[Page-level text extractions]

[Start of section]

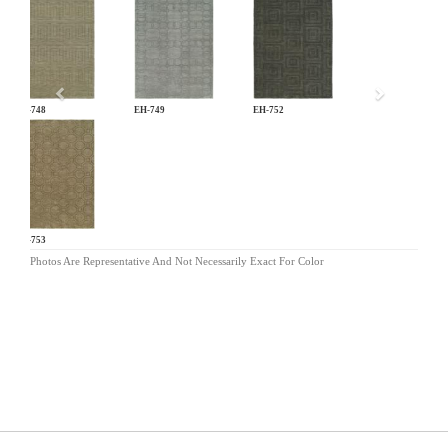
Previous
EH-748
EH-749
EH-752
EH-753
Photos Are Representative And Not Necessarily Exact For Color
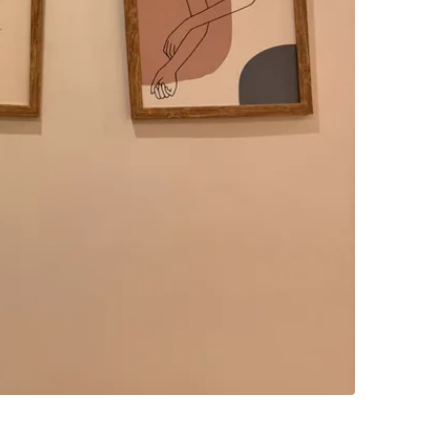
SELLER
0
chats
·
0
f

[End of section]
[Start of section]

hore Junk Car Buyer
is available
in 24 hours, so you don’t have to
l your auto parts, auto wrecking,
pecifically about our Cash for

[End of section]
[Start of section]

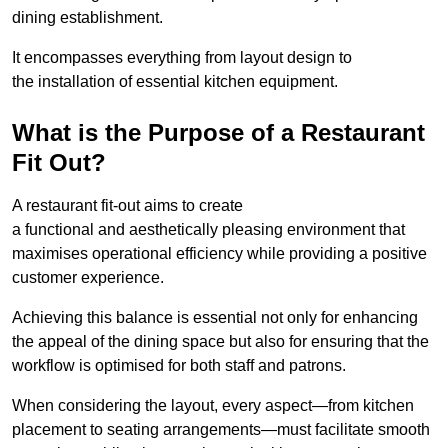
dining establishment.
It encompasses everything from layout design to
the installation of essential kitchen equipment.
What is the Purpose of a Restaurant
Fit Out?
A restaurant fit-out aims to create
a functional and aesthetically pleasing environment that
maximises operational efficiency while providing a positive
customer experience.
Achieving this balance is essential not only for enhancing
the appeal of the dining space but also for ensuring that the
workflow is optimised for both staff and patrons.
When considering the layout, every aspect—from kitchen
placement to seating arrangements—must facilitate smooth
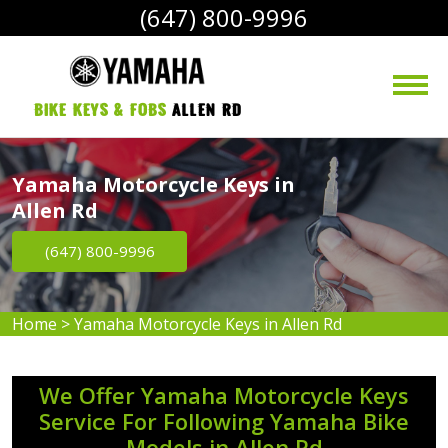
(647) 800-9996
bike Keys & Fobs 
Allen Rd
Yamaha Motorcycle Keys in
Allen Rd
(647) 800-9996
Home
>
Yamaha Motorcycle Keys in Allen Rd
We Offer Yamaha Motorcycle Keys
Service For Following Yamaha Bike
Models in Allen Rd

[End of section]

Retype the records above, but only those lines that fall between the line containing "in 24 hours, so you don’t have to" and the line containing "pecifically about our Cash for", with both of those lines included, exactly as written.

§ ANSWER TO THE PROBLEM:
in 24 hours, so you don’t have to
l your auto parts, auto wrecking,
pecifically about our Cash for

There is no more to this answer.